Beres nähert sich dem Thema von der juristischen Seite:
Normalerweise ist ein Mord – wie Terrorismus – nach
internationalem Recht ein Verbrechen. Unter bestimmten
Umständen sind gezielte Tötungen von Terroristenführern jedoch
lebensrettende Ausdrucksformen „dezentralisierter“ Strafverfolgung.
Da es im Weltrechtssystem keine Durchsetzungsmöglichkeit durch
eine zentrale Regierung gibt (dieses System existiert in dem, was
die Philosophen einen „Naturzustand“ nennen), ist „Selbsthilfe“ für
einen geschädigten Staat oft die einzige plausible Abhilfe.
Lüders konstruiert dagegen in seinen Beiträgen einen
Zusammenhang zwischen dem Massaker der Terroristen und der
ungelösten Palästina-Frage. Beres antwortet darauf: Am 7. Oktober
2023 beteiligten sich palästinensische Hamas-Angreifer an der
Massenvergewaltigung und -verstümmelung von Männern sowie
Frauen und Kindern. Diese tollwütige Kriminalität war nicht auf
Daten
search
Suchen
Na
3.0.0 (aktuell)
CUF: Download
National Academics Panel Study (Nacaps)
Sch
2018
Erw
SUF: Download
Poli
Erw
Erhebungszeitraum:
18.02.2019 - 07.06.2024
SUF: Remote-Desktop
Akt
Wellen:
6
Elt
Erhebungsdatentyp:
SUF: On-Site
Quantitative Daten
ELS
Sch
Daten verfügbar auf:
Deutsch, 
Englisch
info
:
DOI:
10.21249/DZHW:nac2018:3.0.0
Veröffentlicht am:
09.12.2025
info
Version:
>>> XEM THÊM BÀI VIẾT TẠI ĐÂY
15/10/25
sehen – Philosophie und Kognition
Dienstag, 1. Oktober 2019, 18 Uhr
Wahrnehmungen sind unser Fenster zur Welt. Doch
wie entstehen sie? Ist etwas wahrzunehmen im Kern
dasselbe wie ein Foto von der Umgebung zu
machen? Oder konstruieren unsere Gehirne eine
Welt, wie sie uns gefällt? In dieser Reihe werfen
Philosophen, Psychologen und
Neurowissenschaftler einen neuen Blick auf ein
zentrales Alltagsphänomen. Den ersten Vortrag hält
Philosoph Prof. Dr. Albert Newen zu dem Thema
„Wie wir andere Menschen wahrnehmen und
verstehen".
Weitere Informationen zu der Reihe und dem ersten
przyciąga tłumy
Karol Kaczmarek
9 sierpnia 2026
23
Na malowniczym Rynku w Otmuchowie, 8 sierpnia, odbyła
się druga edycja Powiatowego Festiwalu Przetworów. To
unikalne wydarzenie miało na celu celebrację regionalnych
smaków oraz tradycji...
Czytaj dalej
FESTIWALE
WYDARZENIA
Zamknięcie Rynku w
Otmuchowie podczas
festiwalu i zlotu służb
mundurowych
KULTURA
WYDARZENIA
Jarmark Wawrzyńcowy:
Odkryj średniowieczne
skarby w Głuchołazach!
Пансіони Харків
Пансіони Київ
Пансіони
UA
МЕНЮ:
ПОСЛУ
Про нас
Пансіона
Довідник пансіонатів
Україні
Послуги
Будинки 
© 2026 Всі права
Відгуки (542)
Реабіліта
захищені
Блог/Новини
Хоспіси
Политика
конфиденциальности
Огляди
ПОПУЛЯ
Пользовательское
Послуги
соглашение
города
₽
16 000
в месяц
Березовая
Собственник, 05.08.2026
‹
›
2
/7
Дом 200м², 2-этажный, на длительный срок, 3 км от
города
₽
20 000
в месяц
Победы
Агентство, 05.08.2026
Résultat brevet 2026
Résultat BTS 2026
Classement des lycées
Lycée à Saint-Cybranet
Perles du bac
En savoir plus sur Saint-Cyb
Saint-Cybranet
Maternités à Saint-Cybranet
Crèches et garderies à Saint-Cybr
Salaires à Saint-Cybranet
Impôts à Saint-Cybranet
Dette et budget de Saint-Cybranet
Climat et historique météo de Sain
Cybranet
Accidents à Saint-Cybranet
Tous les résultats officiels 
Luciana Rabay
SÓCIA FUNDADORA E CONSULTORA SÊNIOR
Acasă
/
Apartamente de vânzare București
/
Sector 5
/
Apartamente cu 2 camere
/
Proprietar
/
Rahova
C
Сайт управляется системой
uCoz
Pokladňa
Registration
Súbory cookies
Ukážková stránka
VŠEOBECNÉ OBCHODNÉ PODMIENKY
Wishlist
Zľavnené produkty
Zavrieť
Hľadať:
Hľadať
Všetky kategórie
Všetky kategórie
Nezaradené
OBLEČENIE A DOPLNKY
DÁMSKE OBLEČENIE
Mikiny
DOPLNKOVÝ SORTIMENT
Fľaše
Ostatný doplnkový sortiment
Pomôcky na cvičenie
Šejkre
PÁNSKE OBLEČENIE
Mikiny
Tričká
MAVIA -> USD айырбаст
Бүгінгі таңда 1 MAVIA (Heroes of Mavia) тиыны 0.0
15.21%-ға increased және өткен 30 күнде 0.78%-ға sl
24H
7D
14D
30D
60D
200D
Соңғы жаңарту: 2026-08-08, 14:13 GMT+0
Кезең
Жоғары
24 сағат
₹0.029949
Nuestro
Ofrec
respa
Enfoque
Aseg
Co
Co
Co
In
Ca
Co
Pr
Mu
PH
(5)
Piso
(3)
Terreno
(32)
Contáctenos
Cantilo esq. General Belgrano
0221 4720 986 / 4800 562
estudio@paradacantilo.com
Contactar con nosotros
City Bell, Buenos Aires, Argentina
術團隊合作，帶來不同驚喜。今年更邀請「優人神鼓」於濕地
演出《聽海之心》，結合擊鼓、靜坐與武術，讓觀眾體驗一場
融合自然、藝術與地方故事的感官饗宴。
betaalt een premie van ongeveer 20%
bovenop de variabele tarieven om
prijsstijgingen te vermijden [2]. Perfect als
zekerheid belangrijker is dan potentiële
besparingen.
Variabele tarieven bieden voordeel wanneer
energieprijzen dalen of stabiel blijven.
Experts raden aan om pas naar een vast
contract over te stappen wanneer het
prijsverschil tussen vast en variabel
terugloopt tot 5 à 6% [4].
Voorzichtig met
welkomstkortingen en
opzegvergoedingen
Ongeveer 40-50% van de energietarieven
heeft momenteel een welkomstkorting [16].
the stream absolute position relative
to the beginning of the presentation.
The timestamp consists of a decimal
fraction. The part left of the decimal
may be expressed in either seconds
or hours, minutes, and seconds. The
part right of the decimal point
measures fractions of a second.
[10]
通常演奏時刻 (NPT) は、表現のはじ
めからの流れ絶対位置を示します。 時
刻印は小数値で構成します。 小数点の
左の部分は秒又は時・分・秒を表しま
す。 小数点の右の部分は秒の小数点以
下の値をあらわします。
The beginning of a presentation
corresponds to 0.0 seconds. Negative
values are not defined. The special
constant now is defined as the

----------------

Every line above with the string "Rynku" in it needs to be copied.

TASK SOLUTION »
Na malowniczym Rynku w Otmuchowie, 8 sierpnia, odbyła
Zamknięcie Rynku w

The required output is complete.